PEP 688, take 2: Making the buffer protocol accessible in Python

I just posted a revised version of PEP 688, which now proposes a Python-level API for the buffer protocol, adding the new __buffer__ and __release_buffer__ dunders. This allows for buffer protocol support in the type system, and also allows Python classes to implement the buffer protocol.

The previous discussion was here: PEP 688: Making the buffer protocol accessible in Python

Possible topics of discussion:

  • The PEP still proposes removing the special case where “bytes” is supposed to also mean “bytearray” and “memoryview” in annotations. This proposal got some pushback in the previous thread.
  • Does the interaction between the C buffer API and the proposed Python API make sense?
  • A few opportunities for bikeshedding: where should the Buffer ABC live, what should the new special methods be called, should we add any other related useful tools to the standard library?
4 Likes

As this feature is a feature of the language, as well as of the C-API, is it possible to specify the Python behaviour without reference to the implementation language, then the change to the C-API and slots separately? I’m not arguing against discussing the reference implementation as evidence of feasibility.

My interest in this is not primarily typing (the category the PEP has).

The example is not enough for my understanding of the possibilities in general because it is a special case. Taking the memoryview in the constructor shape-locks the bytearray for the lifetime of the object by upping the export count, but suppose we wanted not to?

Let MyBuffer admit an append operation delegated to the bytearray, presumably only possible when the MyBuffer is not exporting. The __buffer__ method would have to return a fresh memoryview, and as long as any had not been returned to __release_buffer__, calling append would fail, right?

MyBuffer.__release_buffer__ would have to call memoryview.release. I think I understand this is not the same memoryview handed out, although it wraps the same Py_buffer.

It seems like, in this story, the MyBuffer is not conscious of its export count, since the bytearray takes care of it invisibly. It could track them if it wanted to by pairing off the calls, but not in a boolean as now.

Would this make a good mutable example?

Thanks for the feedback! I put up a PR at PEP 688: Enhancements from discussion by JelleZijlstra · Pull Request #2832 · python/peps · GitHub that

  • extends the specification to focus more on the behavior, not on the C slots
  • expands the MyBuffer example with an extend method similar to what you outline

Let me know if this addresses your concerns.

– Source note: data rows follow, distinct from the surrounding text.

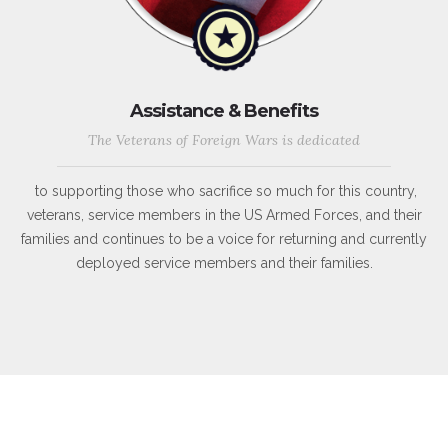
Assistance & Benefits
The Veterans of Foreign Wars is dedicated
to supporting those who sacrifice so much for this country,
veterans, service members in the US Armed Forces, and their
families and continues to be a voice for returning and currently
deployed service members and their families.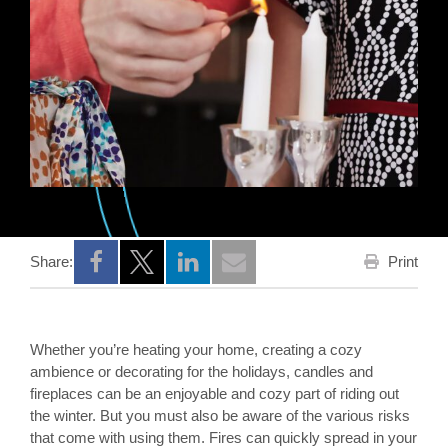
Print
Share:
Opens a new window
Opens a new window
Opens a new window
Whether you’re heating your home, creating a cozy
ambience or decorating for the holidays, candles and
fireplaces can be an enjoyable and cozy part of riding out
the winter. But you must also be aware of the various risks
that come with using them. Fires can quickly spread in your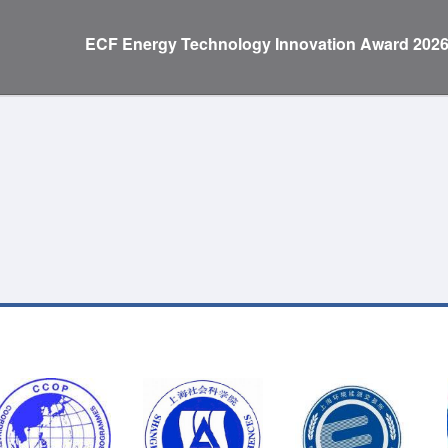
ECF Energy Technology Innovation Award 202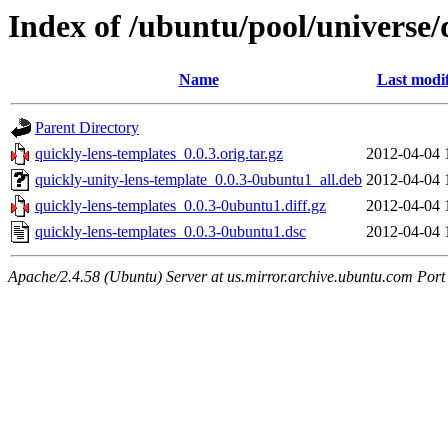
Index of /ubuntu/pool/universe/
Name
Last modi
Parent Directory
quickly-lens-templates_0.0.3.orig.tar.gz
2012-04-04 
quickly-unity-lens-template_0.0.3-0ubuntu1_all.deb
2012-04-04 
quickly-lens-templates_0.0.3-0ubuntu1.diff.gz
2012-04-04 
quickly-lens-templates_0.0.3-0ubuntu1.dsc
2012-04-04 
Apache/2.4.58 (Ubuntu) Server at us.mirror.archive.ubuntu.com Port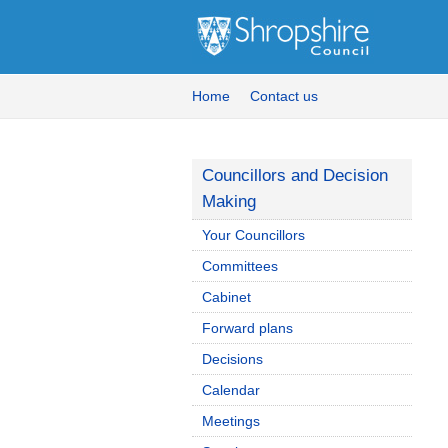
Home
Contact us
Councillors and Decision
Making
Your Councillors
Committees
Cabinet
Forward plans
Decisions
Calendar
Meetings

Yes, I think that’s better for starting with the Python behaviour.

It is challenging to follow what exactly is happening with wrapping in a memoryview. However, these specifications always need careful reading, and one’s interpretation to be checked with the reference implementation.

What I expect to see in a hypothetical reference slot_bf_buffer, for example, is code that begins like vectorcall_method(&_Py_ID(__buffer__), ...) and discards the memoryview wrapper it gets back. And in slot_bf_buffer_release I expect code that synthesises a new memoryview wrapper around the passed Py_buffer.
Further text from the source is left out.